EXERCISE BRIEF:
In the entries below, count every line containing "this". Return the number and nothing else.

[Page-level text extractions]

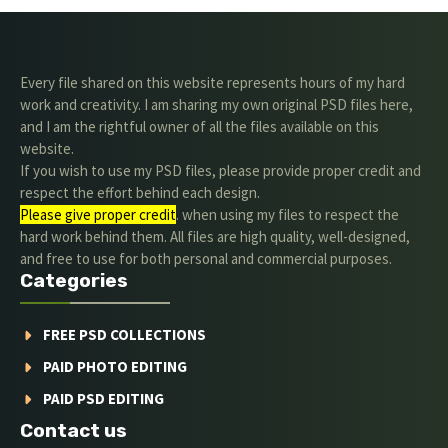
Every file shared on this website represents hours of my hard
work and creativity. I am sharing my own original PSD files here,
and I am the rightful owner of all the files available on this
website.
If you wish to use my PSD files, please provide proper credit and
respect the effort behind each design.
Please give proper credit
. when using my files to respect the
hard work behind them. All files are high quality, well-designed,
and free to use for both personal and commercial purposes.
Categories
FREE PSD COLLECTIONS
PAID PHOTO EDITING
PAID PSD EDITING
Contact us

EXERCISE ANSWER:
2